SIL Challenge

Create ETL pipelines to load data from the different sources to BigQuery where data enrichment will be done. This ETL process should be automated and repeatable. All ETL scripts jobs should run on Google Cloud - and you are free to pick any technique. Load data from the different sources into one dataset (use your name for the dataset in Bigquery ) and save the enriched data into a BigQuery table ( in your dataset ).

You’ll then be expected to create a simple dashboard that visualizes the data. Explore the data and figure out what questions you can answer with the data. For this, you can connect any visualization tool of your choice e.g Data Studio, PowerBI, Tableau, Qlik Sense etc.
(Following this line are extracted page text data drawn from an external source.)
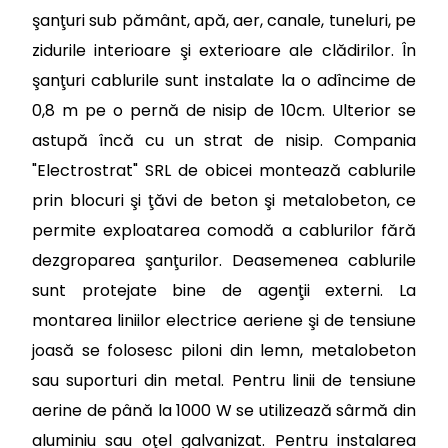
şanţuri sub pământ, apă, aer, canale, tuneluri, pe
zidurile interioare şi exterioare ale clădirilor. În
şanţuri cablurile sunt instalate la o adîncime de
0,8 m pe o pernă de nisip de 10cm. Ulterior se
astupă încă cu un strat de nisip. Compania
"Electrostrat" SRL de obicei montează cablurile
prin blocuri şi ţăvi de beton şi metalobeton, ce
permite exploatarea comodă a cablurilor fără
dezgroparea şanţurilor. Deasemenea cablurile
sunt protejate bine de agenţii externi. La
montarea liniilor electrice aeriene şi de tensiune
joasă se folosesc piloni din lemn, metalobeton
sau suporturi din metal. Pentru linii de tensiune
aerine de până la 1000 W se utilizează sârmă din
aluminiu sau oţel galvanizat. Pentru instalarea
As a final step, we’ll expect you to create a Jupyter notebook ( https://cloud.google.com/ai-platform-notebooks is an option) and attempt to train a simple ML model. One suggestion is to train a simple model that predicts the likelihood of an invoice being paid, on the basis of the historical data that you’ll have. This is not cast in stone - you can explore the data and train a different model. We’ll not be looking for a sophisticated production-grade model: have fun with it, we are just checking that you have some exposure to AI/ML.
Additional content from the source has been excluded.